## Task data
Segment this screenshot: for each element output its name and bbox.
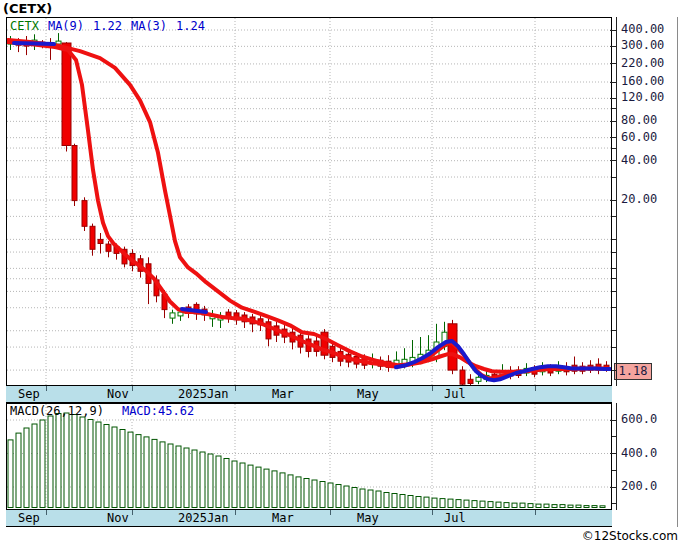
macd-axis-label: 400.0 (621, 446, 679, 460)
stock-chart-page: (CETX) CETX MA(9) 1.22 MA(3) 1.24 1.18 S… (0, 0, 680, 546)
macd-axis-label: 200.0 (621, 479, 679, 493)
price-axis-tick (610, 98, 616, 99)
band-tick (330, 510, 331, 515)
price-axis-minor-tick (612, 252, 616, 253)
page-title: (CETX) (3, 1, 52, 16)
price-axis-tick (610, 82, 616, 83)
macd-axis-minor-tick (612, 503, 616, 504)
band-tick (535, 510, 536, 515)
price-axis-minor-tick (612, 239, 616, 240)
macd-axis-tick (610, 420, 616, 421)
legend-ma9-value: 1.22 (93, 19, 122, 33)
price-axis-minor-tick (612, 330, 616, 331)
band-tick (432, 510, 433, 515)
month-label: Nov (107, 387, 129, 401)
price-axis-label: 80.00 (621, 113, 679, 127)
legend-ma3-value: 1.24 (176, 19, 205, 33)
legend-ma3-label: MA(3) (131, 19, 167, 33)
month-label: Sep (18, 387, 40, 401)
month-label: Mar (272, 387, 294, 401)
macd-settings-label: MACD(26,12,9) (10, 404, 104, 418)
macd-chart-svg (7, 404, 611, 508)
price-axis-label: 60.00 (621, 130, 679, 144)
band-tick (235, 386, 236, 391)
month-label: May (357, 387, 379, 401)
price-axis-label: 120.00 (621, 90, 679, 104)
price-axis-label: 20.00 (621, 192, 679, 206)
band-tick (235, 510, 236, 515)
price-axis-tick (610, 30, 616, 31)
price-axis-label: 40.00 (621, 153, 679, 167)
price-axis-tick (610, 200, 616, 201)
price-axis-minor-tick (612, 291, 616, 292)
price-axis-tick (610, 63, 616, 64)
band-tick (535, 386, 536, 391)
price-axis-minor-tick (612, 177, 616, 178)
price-axis-label: 400.00 (621, 22, 679, 36)
band-tick (46, 386, 47, 391)
price-axis-label: 300.00 (621, 38, 679, 52)
price-axis-tick (610, 121, 616, 122)
macd-axis-minor-tick (612, 470, 616, 471)
price-axis-minor-tick (612, 370, 616, 371)
price-chart-svg (7, 18, 611, 385)
macd-panel (6, 403, 612, 510)
price-axis-minor-tick (612, 307, 616, 308)
macd-label-row: MACD(26,12,9) MACD:45.62 (10, 404, 194, 418)
price-axis-label: 220.00 (621, 56, 679, 70)
xaxis-band-bottom: SepNov2025JanMarMayJul (6, 510, 612, 527)
price-axis-minor-tick (612, 108, 616, 109)
month-label: May (357, 511, 379, 525)
band-tick (46, 510, 47, 515)
price-axis-tick (610, 46, 616, 47)
price-panel (6, 17, 612, 386)
month-label: Jul (444, 387, 466, 401)
macd-axis-tick (610, 487, 616, 488)
band-tick (132, 510, 133, 515)
legend-ma9-label: MA(9) (48, 19, 84, 33)
band-tick (330, 386, 331, 391)
macd-axis-label: 600.0 (621, 412, 679, 426)
last-price-tag: 1.18 (614, 363, 652, 380)
macd-axis-minor-tick (612, 436, 616, 437)
price-axis-minor-tick (612, 148, 616, 149)
legend-symbol: CETX (10, 19, 39, 33)
price-axis-minor-tick (612, 347, 616, 348)
price-axis-tick (610, 137, 616, 138)
price-axis-minor-tick (612, 268, 616, 269)
chart-legend: CETX MA(9) 1.22 MA(3) 1.24 (10, 19, 205, 33)
macd-axis-tick (610, 453, 616, 454)
month-label: Mar (272, 511, 294, 525)
price-axis-label: 160.00 (621, 74, 679, 88)
macd-axis-line (616, 403, 617, 510)
month-label: Sep (18, 511, 40, 525)
price-axis-minor-tick (612, 216, 616, 217)
macd-value-label: MACD:45.62 (122, 404, 194, 418)
xaxis-band-top: SepNov2025JanMarMayJul (6, 386, 612, 403)
price-axis-tick (610, 160, 616, 161)
month-label: 2025Jan (178, 511, 229, 525)
price-axis-line (616, 17, 617, 386)
watermark: ©12Stocks.com (6, 529, 678, 543)
band-tick (432, 386, 433, 391)
month-label: Nov (107, 511, 129, 525)
month-label: Jul (444, 511, 466, 525)
month-label: 2025Jan (178, 387, 229, 401)
band-tick (132, 386, 133, 391)
price-axis-minor-tick (612, 278, 616, 279)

## Work instruction
Search the material above for the word "legend", and return each line that holds it.

## Answer to the exercise
legend-ma9-value: 1.22 (93, 19, 122, 33)
legend-ma3-value: 1.24 (176, 19, 205, 33)
legend-ma3-label: MA(3) (131, 19, 167, 33)
legend-ma9-label: MA(9) (48, 19, 84, 33)
legend-symbol: CETX (10, 19, 39, 33)
chart-legend: CETX MA(9) 1.22 MA(3) 1.24 (10, 19, 205, 33)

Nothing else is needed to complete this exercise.